Go through the material line by line and tally those containing the string "Xmas". Only the tally is wanted.
[[ Entries provided open ]]
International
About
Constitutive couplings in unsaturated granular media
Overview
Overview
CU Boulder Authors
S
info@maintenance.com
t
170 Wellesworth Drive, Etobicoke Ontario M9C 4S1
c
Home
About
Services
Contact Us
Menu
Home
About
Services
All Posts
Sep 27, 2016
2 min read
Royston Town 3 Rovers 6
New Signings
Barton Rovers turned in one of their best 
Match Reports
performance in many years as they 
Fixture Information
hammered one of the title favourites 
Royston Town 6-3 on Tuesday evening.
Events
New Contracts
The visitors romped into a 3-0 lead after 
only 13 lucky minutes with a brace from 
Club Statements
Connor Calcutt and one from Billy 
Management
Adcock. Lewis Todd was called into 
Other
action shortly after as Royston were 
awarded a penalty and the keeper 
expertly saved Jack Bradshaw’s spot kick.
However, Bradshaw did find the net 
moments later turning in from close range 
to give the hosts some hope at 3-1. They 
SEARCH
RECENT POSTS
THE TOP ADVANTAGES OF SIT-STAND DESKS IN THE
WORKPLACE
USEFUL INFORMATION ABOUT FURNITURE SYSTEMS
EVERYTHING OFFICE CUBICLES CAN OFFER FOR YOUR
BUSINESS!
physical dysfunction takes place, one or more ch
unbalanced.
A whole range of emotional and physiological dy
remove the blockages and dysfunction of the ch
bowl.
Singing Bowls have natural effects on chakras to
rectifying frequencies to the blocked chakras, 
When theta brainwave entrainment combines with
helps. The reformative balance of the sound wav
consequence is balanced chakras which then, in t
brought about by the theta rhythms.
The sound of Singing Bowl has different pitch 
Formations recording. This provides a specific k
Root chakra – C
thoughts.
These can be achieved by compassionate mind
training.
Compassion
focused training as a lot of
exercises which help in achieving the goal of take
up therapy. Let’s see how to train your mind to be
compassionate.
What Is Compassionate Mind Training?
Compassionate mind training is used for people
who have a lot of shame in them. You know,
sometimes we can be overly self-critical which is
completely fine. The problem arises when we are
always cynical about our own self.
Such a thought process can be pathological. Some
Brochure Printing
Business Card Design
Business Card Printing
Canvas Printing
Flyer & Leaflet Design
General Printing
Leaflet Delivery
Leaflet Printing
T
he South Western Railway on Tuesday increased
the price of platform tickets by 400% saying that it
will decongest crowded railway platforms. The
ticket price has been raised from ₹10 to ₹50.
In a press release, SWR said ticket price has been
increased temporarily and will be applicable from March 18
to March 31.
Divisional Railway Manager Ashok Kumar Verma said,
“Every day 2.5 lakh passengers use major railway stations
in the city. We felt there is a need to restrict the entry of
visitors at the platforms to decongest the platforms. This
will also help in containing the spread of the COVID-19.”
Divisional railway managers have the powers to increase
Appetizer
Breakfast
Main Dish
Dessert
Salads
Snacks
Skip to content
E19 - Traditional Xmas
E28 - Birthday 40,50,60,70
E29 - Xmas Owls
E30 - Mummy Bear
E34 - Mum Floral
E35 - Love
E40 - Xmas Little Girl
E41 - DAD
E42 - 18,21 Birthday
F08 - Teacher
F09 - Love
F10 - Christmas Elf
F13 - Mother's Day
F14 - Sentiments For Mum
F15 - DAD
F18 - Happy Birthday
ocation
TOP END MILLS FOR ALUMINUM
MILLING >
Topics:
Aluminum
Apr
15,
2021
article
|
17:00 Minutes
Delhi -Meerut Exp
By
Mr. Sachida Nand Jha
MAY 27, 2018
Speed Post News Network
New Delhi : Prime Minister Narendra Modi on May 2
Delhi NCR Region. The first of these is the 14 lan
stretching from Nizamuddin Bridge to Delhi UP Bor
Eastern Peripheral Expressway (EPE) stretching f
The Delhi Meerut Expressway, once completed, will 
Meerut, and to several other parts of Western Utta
[[ Entries provided closed ]]
_Completed task_:
3